La respuesta del Instituto de Previsión Social (IPS)
En el ámbito de la seguridad social, las autoridades del IPS —encabezada desde abril pasado por su presidente Isaías Fretes— atribuyen gran parte del desabastecimiento crítico a la mala gestión previa de Jorge Brítez, y a incumplimientos contractuales por parte de las empresas farmacéuticas proveedoras.
“Se hizo el concurso, tenemos la plata, son medicamentos de alta rotación, pero el laboratorio ndorekói la pohã (el laboratorio no tiene el medicamento)”, es una de las expresiones recurrentes utilizadas por Fretes, para justificar que 36 empresas que deben entregar fármacos, están fuera de plazo.

Como respuesta a esta coyuntura, la administración del IPS anunció el lunes último, la habilitación de mesas de trabajo conjuntas con la industria farmacéutica y cámaras de proveedores. El objetivo es rediseñar la cadena logística, optimizando no solo la calendarización de los pedidos sino también garantizando una mayor previsibilidad en los pagos para evitar que los asegurados sufran las consecuencias del faltante de fármacos esenciales.
Estas son las soluciones planteadas y desafíos estructurales
Frente al panorama expuesto entre enero y julio, diversos sectores técnicos, académicos y legislativos coinciden en que se requieren medidas de fondo para aliviar el bolsillo de la ciudadanía. Entre las soluciones prioritarias debatidas en la agenda pública se encuentran:
- Integración y articulación efectiva entre el MSPBS y el IPS: Históricamente, ambos subsistemas han operado de manera fragmentada, generando duplicidad de presupuestos, desaprovechamiento de infraestructura y compras fragmentadas. Las autoridades afirman que una red unificada de compras públicas y complementariedad de servicios permitiría negociar mejores precios con los laboratorios internacionales y optimizar el stock disponible.

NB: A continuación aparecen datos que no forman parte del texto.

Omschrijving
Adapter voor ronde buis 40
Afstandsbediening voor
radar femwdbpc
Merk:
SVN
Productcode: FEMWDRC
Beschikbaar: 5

- Reingeniería de la cadena de suministro y penalización a proveedores morosos: Las autoridades insisten en la necesidad de aplicar con rigor las normativas de Contrataciones Públicas, sancionando a aquellas empresas farmacéuticas que ganan licitaciones pero incumplen sistemáticamente con los plazos de entrega, dejando a los hospitales desabastecidos.
- Saneamiento financiero y reestructuración de deudas: El debate en el Poder Legislativo sobre la refinanciación y cobertura de la deuda histórica con proveedores (que supera los US$ 1.000 millones) es considerado vital. Sin un saneamiento financiero que devuelva la credibilidad crediticia al Estado paraguayo, los laboratorios continuarán reticentes a presentarse a futuras licitaciones o impondrán sobreprecios para compensar los retrasos en los pagos.

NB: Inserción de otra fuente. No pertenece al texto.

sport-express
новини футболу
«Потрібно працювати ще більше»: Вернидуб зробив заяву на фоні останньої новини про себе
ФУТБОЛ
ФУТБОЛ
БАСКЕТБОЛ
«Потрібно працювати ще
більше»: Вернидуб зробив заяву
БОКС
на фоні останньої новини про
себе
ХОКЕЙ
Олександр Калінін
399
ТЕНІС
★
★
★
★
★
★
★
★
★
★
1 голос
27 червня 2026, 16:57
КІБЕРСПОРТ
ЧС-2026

- Transparencia radical en la trazabilidad de medicamentos: Implementar sistemas digitales de control de stock en tiempo real, evitando los conocidos “fantasmas” de medicamentos que figuran en papeles pero desaparecen del parque sanitario o farmacias internas.

El “gasto de bolsillo” en la salud paraguaya no es meramente un problema contable; es un indicador social que refleja la deuda pendiente del Estado con el bienestar de su población.

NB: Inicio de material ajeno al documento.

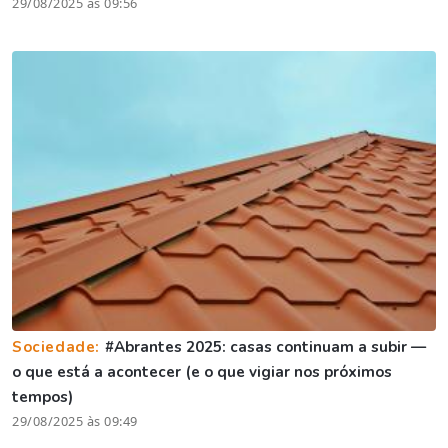
29/08/2025 às 09:56
Sociedade:
#Abrantes 2025: casas continuam a subir —
o que está a acontecer (e o que vigiar nos próximos
tempos)
29/08/2025 às 09:49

Mientras las mesas de diálogo entre el IPS, el Ministerio de Salud y la industria farmacéutica busquen encauzar la provisión de medicamentos, miles de familias siguen haciendo malabares financieros para pagar recetas que deberían estar garantizadas por ley. El gran desafío para lo que resta del año y del gobierno de Santiago Peña, radica en transformar las promesas en un alivio real y tangible, logrando que enfermarse en Paraguay deje de ser una amenaza directa contra la estabilidad económica del hogar.